If the study was done ‘several years ago’, it makes you wonder why it took so long to agree to the current restrictive warning label.


Full text:

Market Scan
Asthma Drug Warning Strengthened

A strict new warning may impact sales of one of the world’s top-selling asthma drugs.

GlaxoSmithKline (nyse: GSK – news – people ) said today it had reached an agreement to update its product label for its popular drug Advair with a strict new warning that advises doctors to limit the use of the drug only to patients who are not controlled on other asthma drugs, or have such severe cases.

The agreement comes in the wake of a giant 26,000 patient study, completed several years ago, that found a higher death rate in patients treated with salmeterol, one of the ingredients in Advair. The death data were already in the label in a black-box warning, but now the label also includes specific admonishments to doctors to restrict use of the powerful combination asthma drug to patients who really need it.

“[S]almeterol] one of the active ingredients in ADVAIR DISKUS may increase the risk of asthma-related death. Therefore, when treating patients with asthma, physicians should only prescribe ADVAIR DISKUS for patients not adequately controlled on other asthma controller medications…or whose disease severity clearly warrants initiation of treatments with two maintenance therapies,” the new label says. Advair contains two medicines, an inhaled steroid to control inflammation, and salmeterol, which improves symptoms by expanding the airways. There also is a new label for Glaxo’s Serevent, which just contains salmeterol.

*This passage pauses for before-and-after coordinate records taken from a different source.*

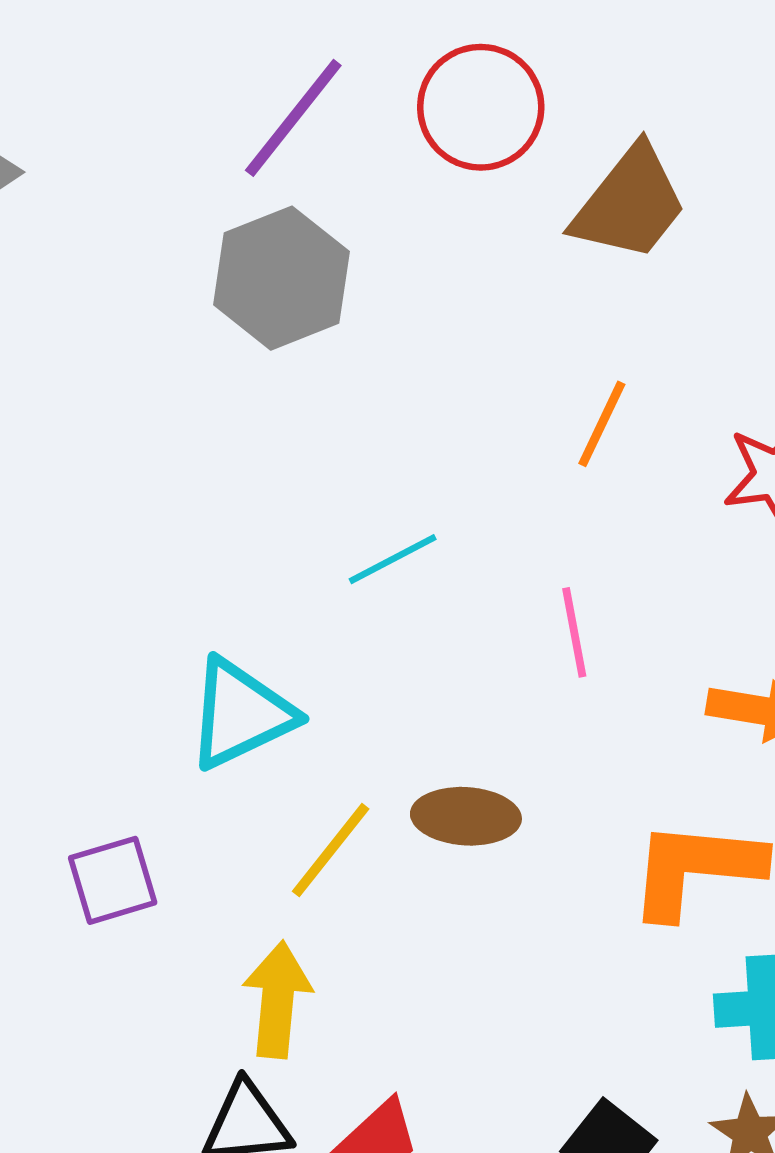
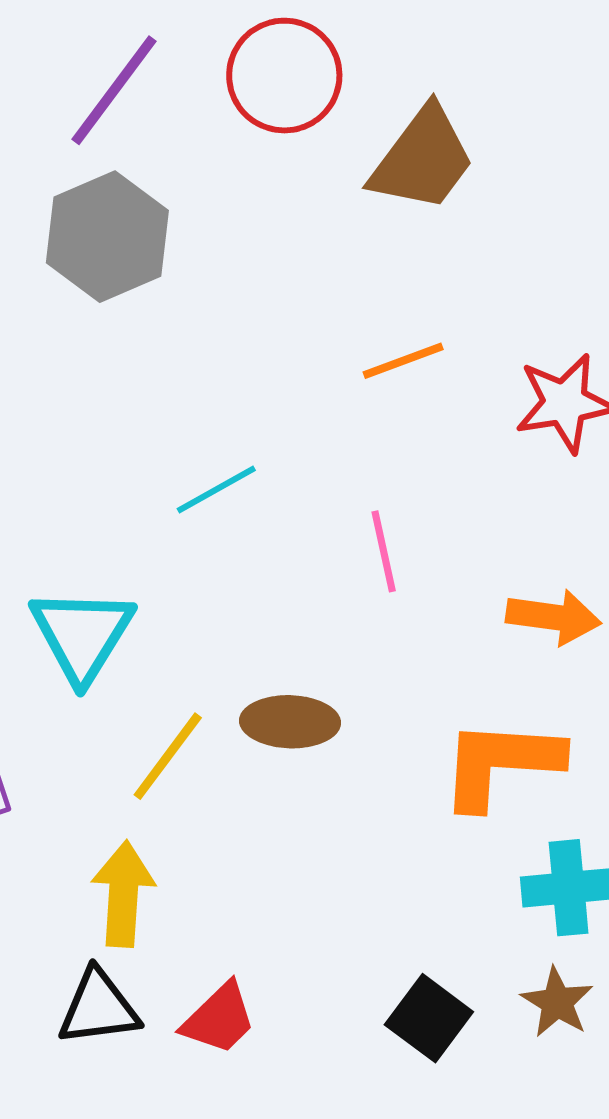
orange line: (602, 424) -> (403, 361), turned 46
cyan triangle: (241, 714) -> (82, 635), turned -31

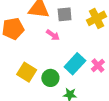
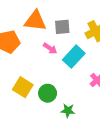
cyan rectangle: (75, 64) -> (74, 57), moved

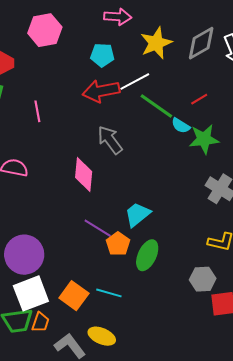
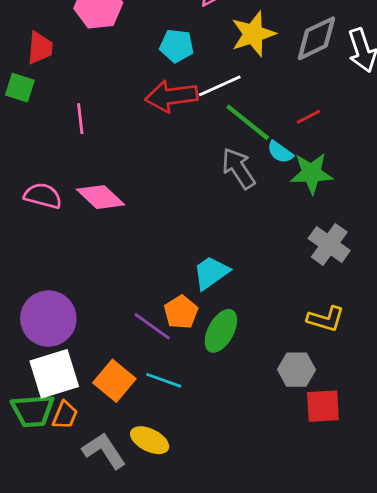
gray arrow: (110, 140) -> (238, 168), moved
pink diamond: (84, 174) -> (101, 197), moved, turned -56
purple line: (98, 228) -> (152, 326), moved

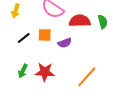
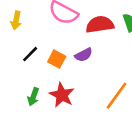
orange square: (45, 35) -> (57, 59), moved, turned 32
red star: (45, 72) -> (62, 95), turned 30

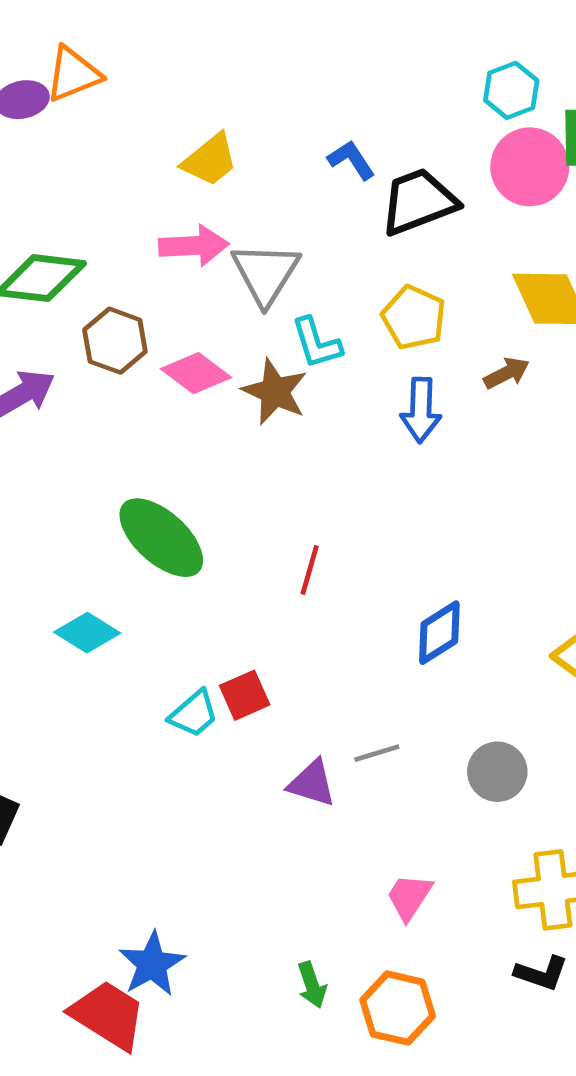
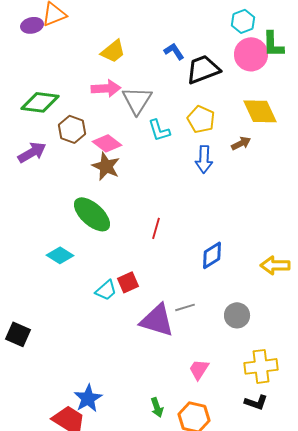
brown star: (275, 392) -> (106, 166), moved
purple triangle: (312, 783) -> (157, 320), size x1.6

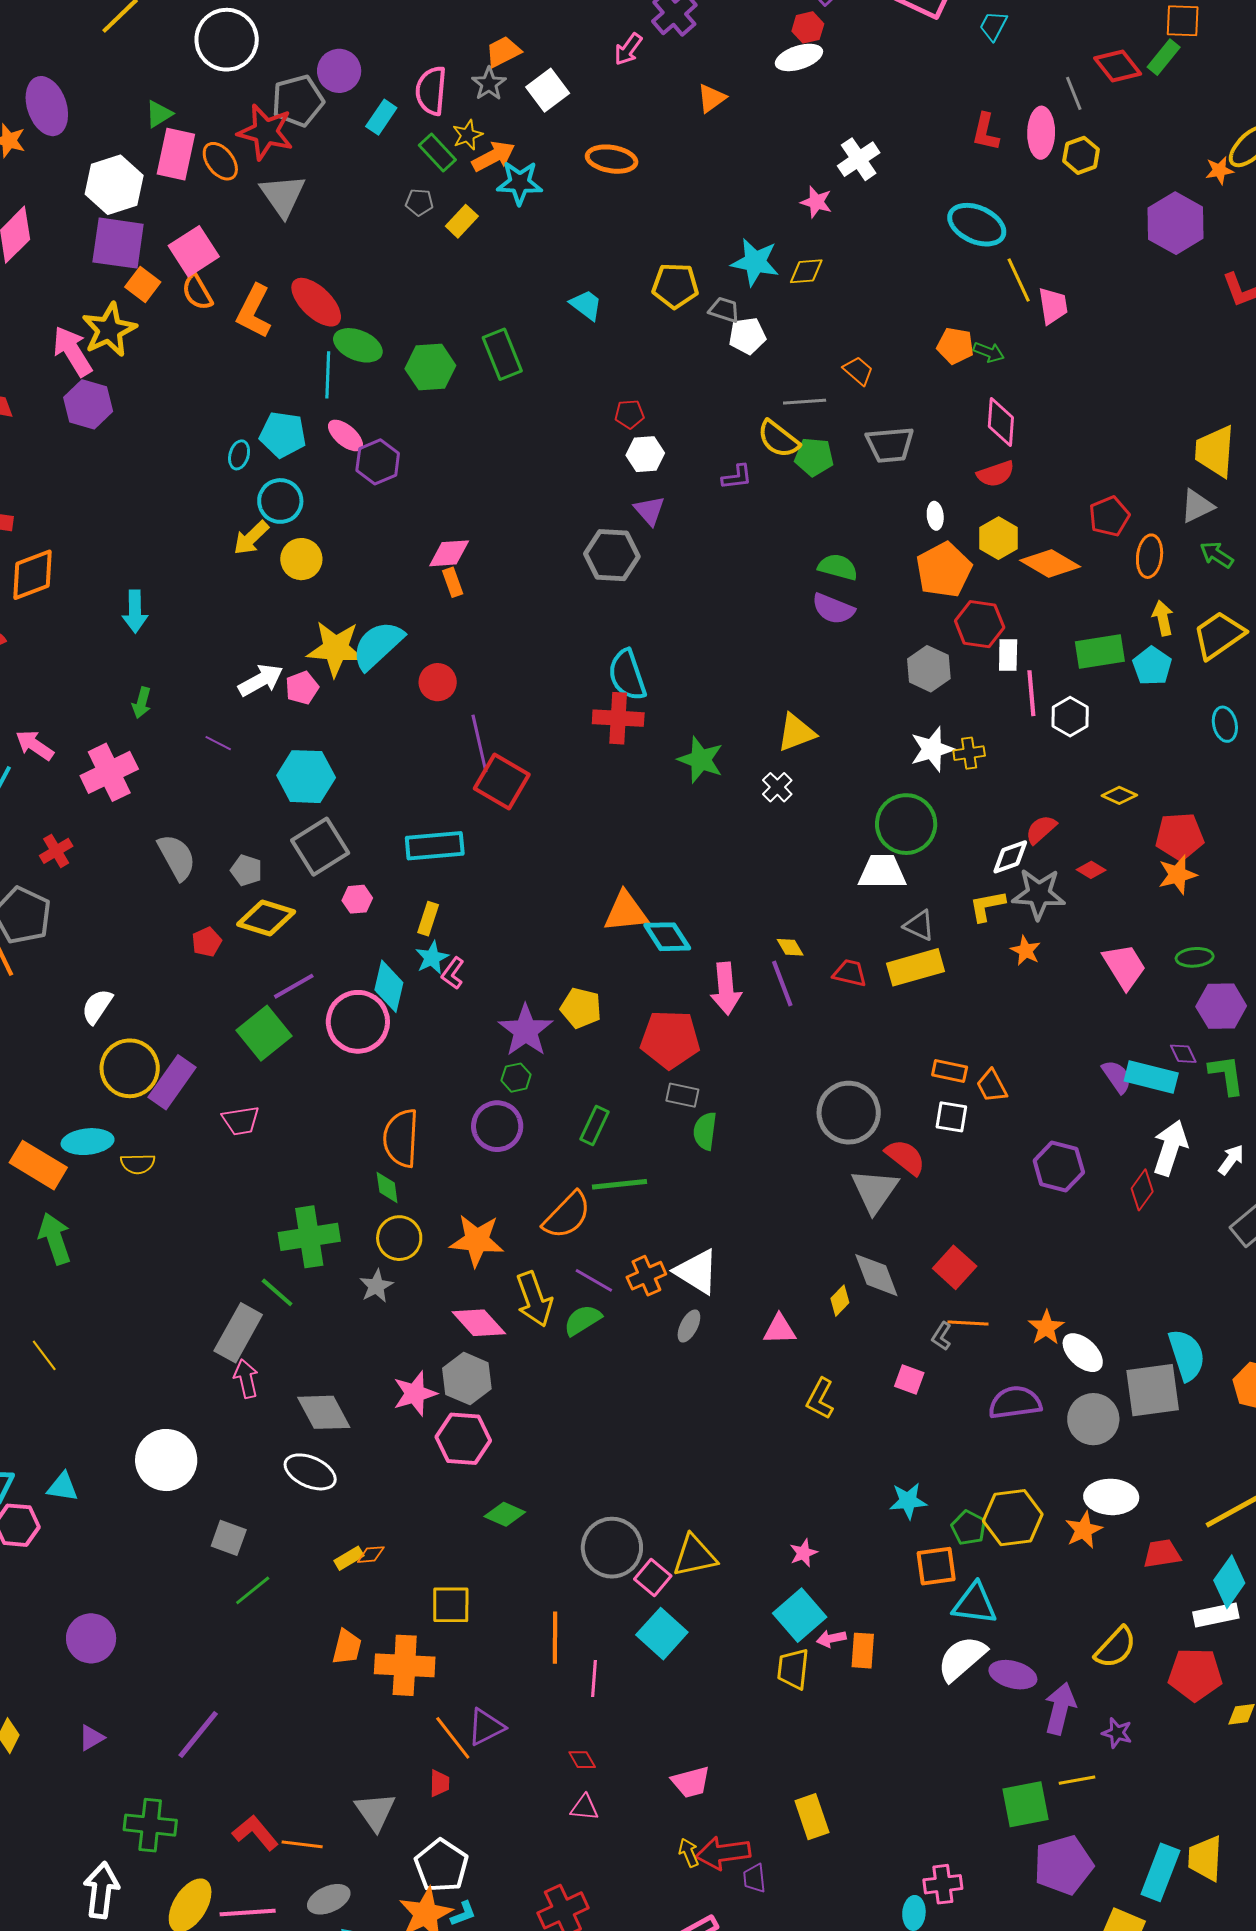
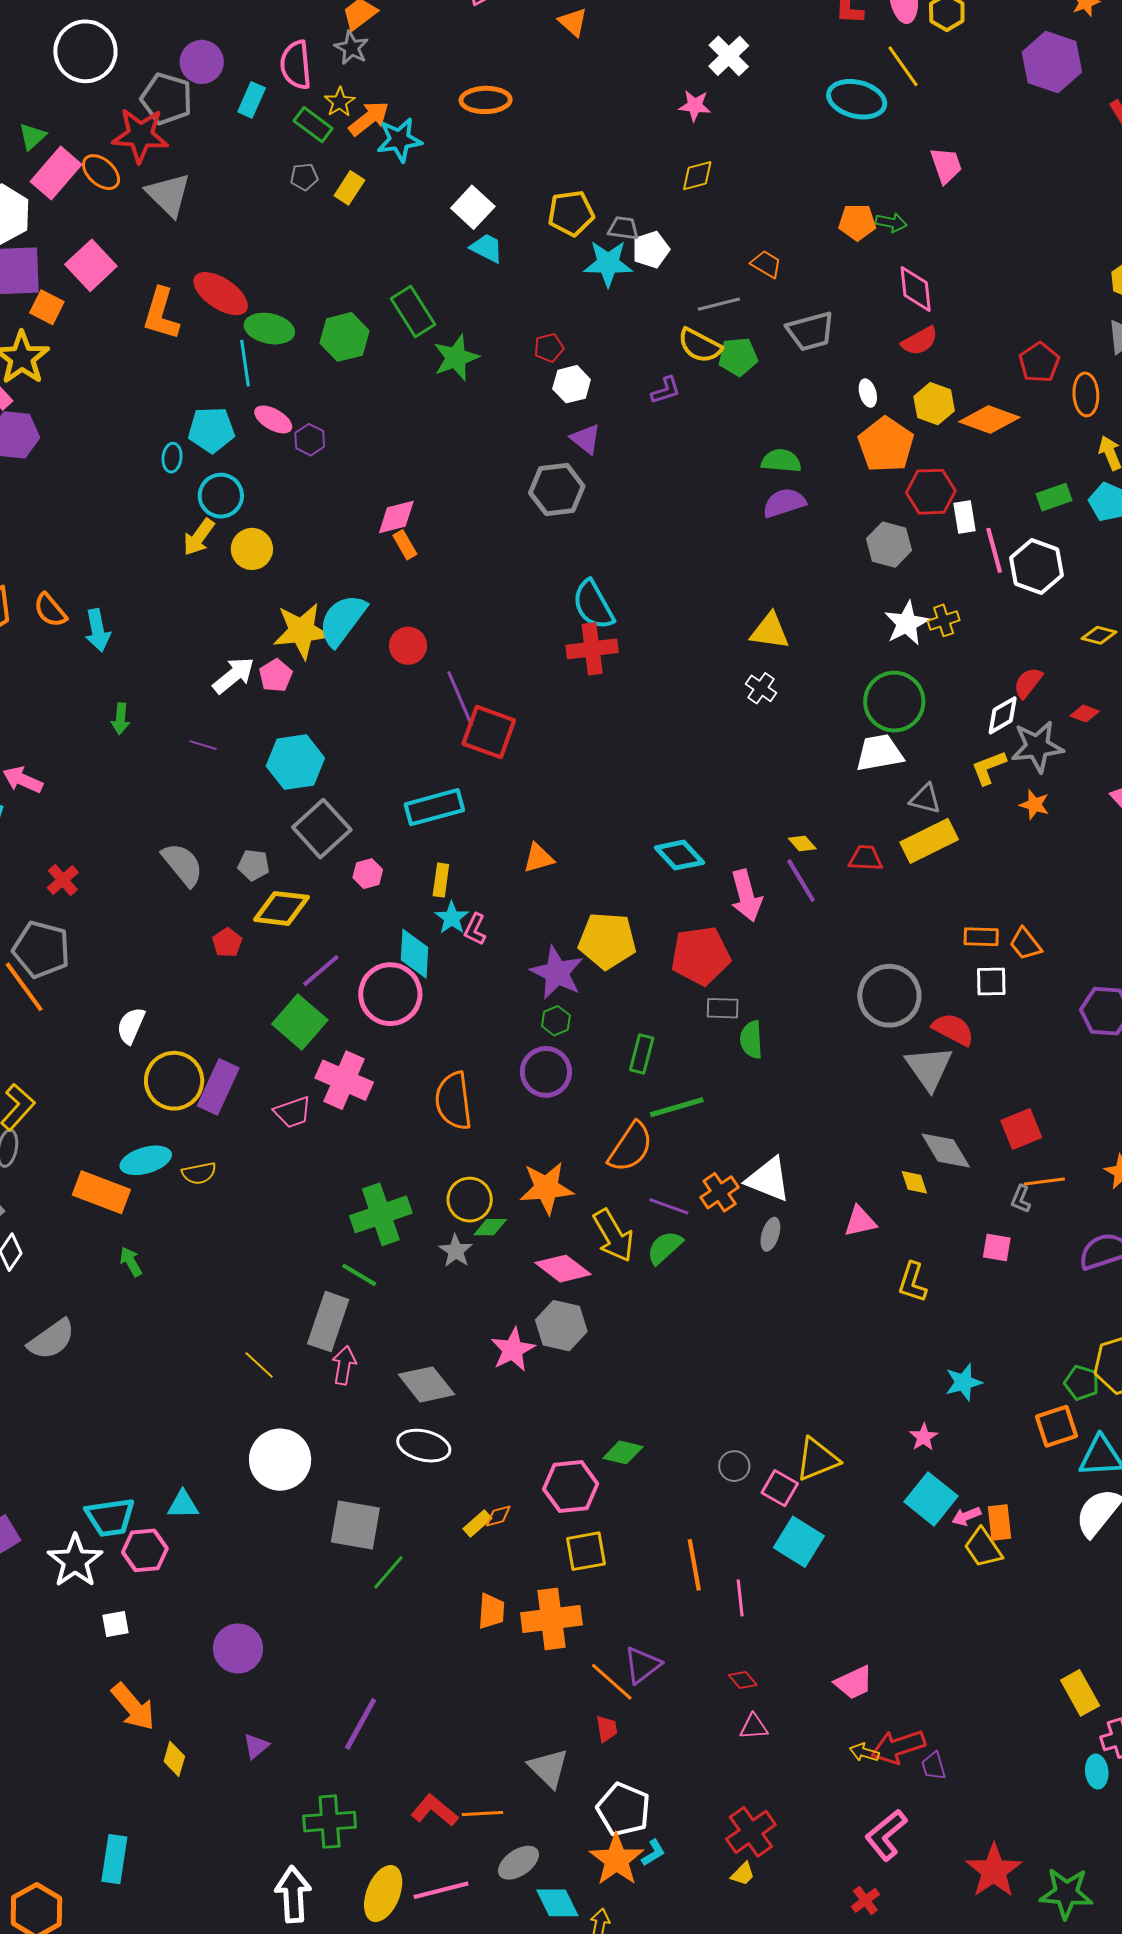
white square: (548, 90) -> (473, 207), moved
orange triangle: (711, 98) -> (573, 22), turned -32
gray pentagon: (298, 101) -> (166, 99), turned -30
pink rectangle: (176, 154) -> (56, 173), turned 39
cyan star: (755, 262) -> (608, 263), moved
yellow line: (1019, 280) -> (903, 66), moved
orange semicircle: (197, 292) -> (50, 610), moved
purple hexagon: (378, 462) -> (310, 440), size x0.7
purple semicircle: (833, 609) -> (784, 503), turned 150
green rectangle: (1100, 651) -> (1054, 497), size x0.7
white hexagon: (1070, 717) -> (1036, 567), size x1.4
yellow triangle: (796, 732) -> (770, 631), turned 39
green star: (701, 760) -> (456, 358), moved, turned -30
pink cross: (109, 772) -> (344, 1080), moved, turned -30
orange triangle: (626, 912) -> (538, 858), moved, size x0.7
yellow pentagon: (581, 1008) -> (607, 941), size x1.4
green diamond: (387, 1188) -> (490, 1227), moved, turned -72
green arrow: (55, 1239) -> (131, 1262), size x0.6
red square: (955, 1267) -> (1021, 1129), turned 36
yellow diamond: (840, 1301) -> (914, 1182), turned -52
yellow line: (44, 1355) -> (259, 1365), moved
pink arrow: (246, 1379) -> (344, 1365), turned 33
pink hexagon: (463, 1439) -> (571, 1486), moved
cyan star: (908, 1501) -> (964, 1382), moved
gray square: (229, 1538) -> (355, 1525), size x1.5
gray circle: (612, 1548) -> (734, 1466), size x0.5
yellow trapezoid: (793, 1669) -> (983, 1548), moved, turned -30
yellow rectangle: (812, 1817) -> (1080, 1693), moved
yellow arrow: (689, 1853) -> (864, 1752), turned -40

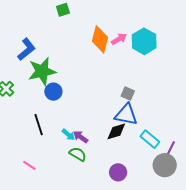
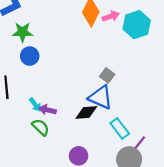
green star: (42, 71) -> (23, 32), size x0.7
purple arrow: (81, 137) -> (48, 110), turned -35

GlaxoSmithKline “is pleased to have reached an agreement with [the] Food and Drug Administration on product labeling that is in the best interest of patients,” the company said in a statement.

The agreement, however, appears to represent a partial victory for the FDA, which issued a public healthy advisory last November warning that use of the drug should be limited. At the time, GlaxoSmithKline said that it disagreed with the proposed label change.

Exactly how the new label will impact sales of Advair is not clear. Since the FDA’s advisory last fall, Advair sales have continued to grow strongly. However, the new warning makes it official: doctors who use Advair as initial therapy in relatively mild cases would be using the drug off-label. Earlier this year, a GlaxoSmithKline executive insisted to analysts that any downside to a new label was limited since only 6% of Advair use is among patients not previously on asthma medication.